Last updated: January 13, 2023
Place
Fort Craig Historic Site (Bureau of Land Management)

NPS Photo
Historical/Interpretive Information/Exhibits
The gritty crunch of footsteps on gravel, a dull desert buzz and the gentle flap of an American flag inspire a visitor to imagine the ghostly Fort Craig as a fully occupied U.S. Army garrison on the middle Rio Grande route of El Camino Real de Tierra Adentro.
For a short time during the early months of 1862, nearly 4,000 troops lived, worked and socialized at the sprawling stone-and-adobe complex set against the rugged outlines of the San Mateo and Magdalena Mountains. Today, Fort Craig is a lonely desert outpost whose sun-bleached ruins stand like watchmen of the memory of the fort’s 30 years defending the New Mexico Territory and protecting wayfarers on El Camino Real, known then as the Chihuahua Trail.
Site Information
Location (35 miles south of Socorro, New Mexico)

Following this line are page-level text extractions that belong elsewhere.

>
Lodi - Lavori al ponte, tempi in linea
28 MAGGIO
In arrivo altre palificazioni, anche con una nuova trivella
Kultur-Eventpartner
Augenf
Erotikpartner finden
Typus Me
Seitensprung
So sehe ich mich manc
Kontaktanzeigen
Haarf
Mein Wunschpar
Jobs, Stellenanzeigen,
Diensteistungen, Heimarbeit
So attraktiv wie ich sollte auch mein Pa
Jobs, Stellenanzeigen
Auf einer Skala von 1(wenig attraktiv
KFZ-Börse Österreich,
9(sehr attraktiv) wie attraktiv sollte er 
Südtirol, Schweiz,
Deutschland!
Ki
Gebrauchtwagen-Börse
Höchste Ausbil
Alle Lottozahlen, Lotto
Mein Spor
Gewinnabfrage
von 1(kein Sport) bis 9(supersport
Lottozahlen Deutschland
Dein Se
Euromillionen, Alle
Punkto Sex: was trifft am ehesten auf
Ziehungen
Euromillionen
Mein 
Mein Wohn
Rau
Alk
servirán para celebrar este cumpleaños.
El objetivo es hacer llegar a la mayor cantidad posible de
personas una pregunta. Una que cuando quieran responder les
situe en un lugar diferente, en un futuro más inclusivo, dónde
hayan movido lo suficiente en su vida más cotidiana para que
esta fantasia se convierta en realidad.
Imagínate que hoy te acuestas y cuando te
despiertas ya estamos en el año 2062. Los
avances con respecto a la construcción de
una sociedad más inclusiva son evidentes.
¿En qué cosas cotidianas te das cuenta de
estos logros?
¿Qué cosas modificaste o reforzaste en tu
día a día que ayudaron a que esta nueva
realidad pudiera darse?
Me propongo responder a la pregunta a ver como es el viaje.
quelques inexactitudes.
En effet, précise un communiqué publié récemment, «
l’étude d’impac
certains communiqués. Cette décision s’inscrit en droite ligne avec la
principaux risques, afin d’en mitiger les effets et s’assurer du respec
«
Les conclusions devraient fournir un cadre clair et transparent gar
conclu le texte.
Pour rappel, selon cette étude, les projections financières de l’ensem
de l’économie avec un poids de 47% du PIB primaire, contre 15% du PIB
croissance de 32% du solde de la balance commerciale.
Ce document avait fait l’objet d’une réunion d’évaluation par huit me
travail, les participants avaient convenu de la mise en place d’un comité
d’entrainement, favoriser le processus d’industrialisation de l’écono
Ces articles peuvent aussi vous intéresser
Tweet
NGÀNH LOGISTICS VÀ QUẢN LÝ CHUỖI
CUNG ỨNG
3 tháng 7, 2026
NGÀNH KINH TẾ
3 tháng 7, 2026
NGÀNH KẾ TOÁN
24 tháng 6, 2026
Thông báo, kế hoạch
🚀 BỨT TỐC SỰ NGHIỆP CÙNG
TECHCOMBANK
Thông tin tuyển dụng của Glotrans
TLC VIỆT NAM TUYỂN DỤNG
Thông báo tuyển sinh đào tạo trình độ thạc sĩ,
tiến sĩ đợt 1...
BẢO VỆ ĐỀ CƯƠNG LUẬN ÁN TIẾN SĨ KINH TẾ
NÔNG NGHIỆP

Today, the Bureau of Land Management owns and operates Fort Craig as a year-round destination for hiking, photography, picnicking and self-guided tours. Like many stops on El Camino Real, the site is perhaps as much a vicarious experience as a physical experience, but that makes it no less engaging. The indistinct outlines and crumbling masses of the fort’s fallen buildings provide an artfully pleasing abstraction of the past while a flagpole replicating the fort’s original keeps the American flag flying high. Wandering through the empty fort, visitors are free to create their own vision of life in the middle of the Indian Wars, the Civil War or El Camino Real.
Fort Craig is located 35 miles south of Socorro, NM. The area has picnic facilities, interpretive signs, restrooms and drinking water. Interpretive signage is posted along a lengthy self-guided tour trail, though gravel may make wheelchair access difficult.